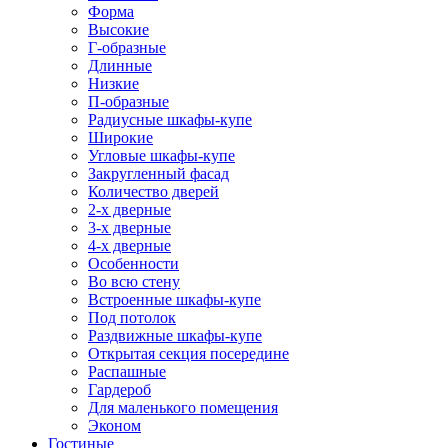
Форма
Высокие
Г-образные
Длинные
Низкие
П-образные
Радиусные шкафы-купе
Широкие
Угловые шкафы-купе
Закругленный фасад
Количество дверей
2-х дверные
3-х дверные
4-х дверные
Особенности
Во всю стену
Встроенные шкафы-купе
Под потолок
Раздвижные шкафы-купе
Открытая секция посередине
Распашные
Гардероб
Для маленького помещения
Эконом
Гостиные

:::

- **Exercise instructions**
Which lines above hold the string "купе"? Please copy all of them.

- **Reply**
Радиусные шкафы-купе
Угловые шкафы-купе
Встроенные шкафы-купе
Раздвижные шкафы-купе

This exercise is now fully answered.